Tuesday, November 5, 2013

CLEVELAND ORCHESTRA

Severance Hall
October 31


Singing with divine inspiration.

I like that Messiaen!”

When a regular in the dress circle jumps up to express that kind of enthusiasm, you know you’ve nailed the piece. Or at least offered a break from the heavyweight fare the orchestra has been delivering the past couple weeks. The Beethoven overload continued through much of the past weekend, brightened by a surprisingly agile Mass in C major. And the turn to 20th-century French spiritualism was divine.

Which was no accident. The Thursday and Saturday programs focused on two very different varieties of religious experience. Beethoven’s Mass sets the traditional Roman Catholic liturgy to music with a colorful Romantic flair that embodies earthly joys as much as spiritual aspirations. Messiaen’s Trois Petites Liturgies de la Présence Divine (Three Small Liturgies of the Divine Presence) is a trio of modernist psalms characterized by the composer’s pantheism and use of unorthodox orchestration. Paired, they offer strikingly different ways to worship, with both stretching traditional notions of prayer.

Beethoven’s Mass is a mid-career work (1807) that in retrospect sounds less like a church service than a preview of the coming symphonies – radiant, heroic, bursting with ideas and energy. With four soloists and a full chorus, the piece is actually more of an oratorio, though the vocalists get few individual moments in the spotlight. Conductor Franz Welser-Möst chose four with whom he works on a regular basis: soprano Luba Orgonášová, mezzo Kelley O’Connor, tenor Herbert Lippert and baritone Ruben Drole. Individually they were competent but as a quartet they were outstanding, their voices a beautiful fit in harmony.

The orchestra was light and vibrant, playing with a pulse that throbbed at times like a beating heart. But the real star of the piece was the Cleveland Orchestra Chorus, eight rows of singers packed wall-to-wall behind the musicians. They were lustrous, reaching piercing highs in the “Gloria” and dropping to a mesmerizing sotto voce for parts of the concluding “Agnus Dei.” Most impressive was the chorus’s three-dimensional sound, layers within layers that gave the music a shimmering, almost visible quality. And with 130 voices reverberating off the back wall of the Severance stage, the sound reached for the heavens in both volume and tone.

What usually gets the most attention in Messaien’s Petites Liturgies is the ondes martenot, an electronic instrument developed in the late 1920s that looks like a small, spare organ with outsized speakers.
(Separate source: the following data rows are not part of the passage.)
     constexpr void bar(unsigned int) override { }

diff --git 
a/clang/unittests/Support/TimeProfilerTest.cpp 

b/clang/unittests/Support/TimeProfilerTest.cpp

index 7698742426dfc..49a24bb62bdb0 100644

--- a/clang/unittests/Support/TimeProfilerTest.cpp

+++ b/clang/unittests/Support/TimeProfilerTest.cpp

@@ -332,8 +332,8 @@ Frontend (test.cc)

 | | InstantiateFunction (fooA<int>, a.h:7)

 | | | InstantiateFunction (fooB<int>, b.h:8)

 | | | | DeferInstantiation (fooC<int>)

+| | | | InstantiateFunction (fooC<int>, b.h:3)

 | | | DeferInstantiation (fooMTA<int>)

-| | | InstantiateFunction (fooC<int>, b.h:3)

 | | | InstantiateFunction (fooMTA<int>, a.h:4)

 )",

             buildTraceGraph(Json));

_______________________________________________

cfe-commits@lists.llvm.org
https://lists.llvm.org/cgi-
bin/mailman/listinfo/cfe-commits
The composer used it regularly, though in this piece its space-age sound tends to get lost in the larger mix of strings, percussion and women’s voices. Especially these voices – golden, ethereal and remarkably versatile, seamlessly integrating the chirps of the second movement and excited chattering of the third.
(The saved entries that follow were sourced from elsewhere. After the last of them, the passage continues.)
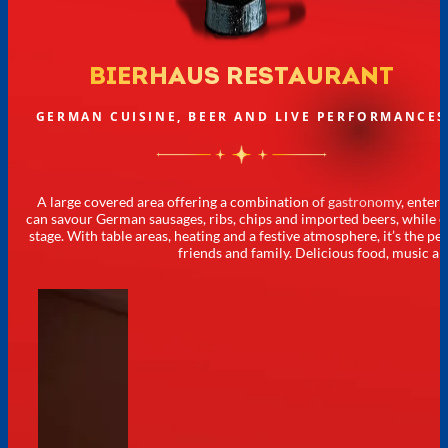
BIERHAUS RESTAURANT
GERMAN CUISINE, BEER AND LIVE PERFORMANCES
A large covered area offering a combination of gastronomy, entert
can savour German sausages, ribs, chips and imported beers, while 
stage. With table areas, heating and a festive atmosphere, it’s the 
friends and family. Delicious food, music an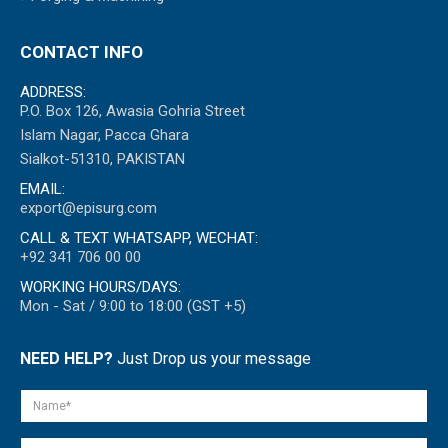
CONTACT INFO
ADDRESS:
P.O. Box 126, Awasia Gohria Street
Islam Nagar, Pacca Ghara
Sialkot-51310, PAKISTAN
EMAIL:
export@episurg.com
CALL & TEXT WHATSAPP, WECHAT:
+92 341 706 00 00
WORKING HOURS/DAYS:
Mon - Sat / 9:00 to 18:00 (GST +5)
NEED HELP?
Just Drop us your message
The lead voice in Petites Liturgies actually belongs to the piano, a series of clattering, dissonant phrases that contrast sharply with the spiritual atmosphere set by the strings, voices and text like “My Jesus, my stillness.” Pianist Joela Jones spoke with precision and clarity, with Welser-Möst cueing off her lines to modulate melodies that could whip into a maelstrom or dissipate into gossamer threads. A final buildup to slashing lines that broke and faded out with delicate reverberations was enough to bring audience members to their feet – and in one case, yell out approval.
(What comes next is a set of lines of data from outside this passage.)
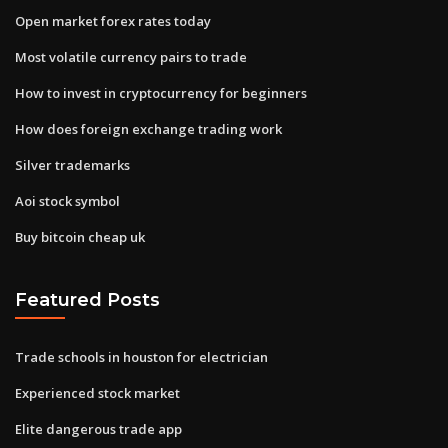
Open market forex rates today
Most volatile currency pairs to trade
How to invest in cryptocurrency for beginners
How does foreign exchange trading work
Silver trademarks
Aoi stock symbol
Buy bitcoin cheap uk
Featured Posts
Trade schools in houston for electrician
Experienced stock market
Elite dangerous trade app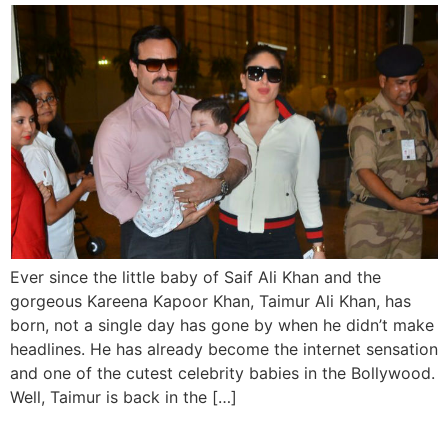
Ever since the little baby of Saif Ali Khan and the
gorgeous Kareena Kapoor Khan, Taimur Ali Khan, has
born, not a single day has gone by when he didn’t make
headlines. He has already become the internet sensation
and one of the cutest celebrity babies in the Bollywood.
Well, Taimur is back in the […]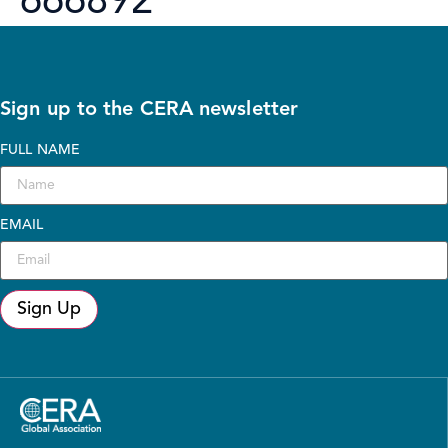
666892
Sign up to the CERA newsletter
FULL NAME
EMAIL
Sign Up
The choice of Beethoven’s Grosse Fuge as the middle selection on the program was puzzling. Along with creating a disconcerting break in the religious theme and intensity of the concert, it was a repeat – Welser-Möst did it with the orchestra at Blossom just four months ago. Or perhaps Blossom counts as an out-of-town venue. Either way, the piece sounded exactly the same, appropriately taut, dark-toned and enigmatic. It’s unlikely the Grosse Fugue will get a better reading from an American orchestra. But as this space noted last week, it is possible to have too much of a good thing.

The orchestra is taking variations of the program on tour through Hamburg, Frankfurt, Paris, Luxembourg, Cologne, Linz and Vienna this month. It will be interesting to see what the Europeans make of it.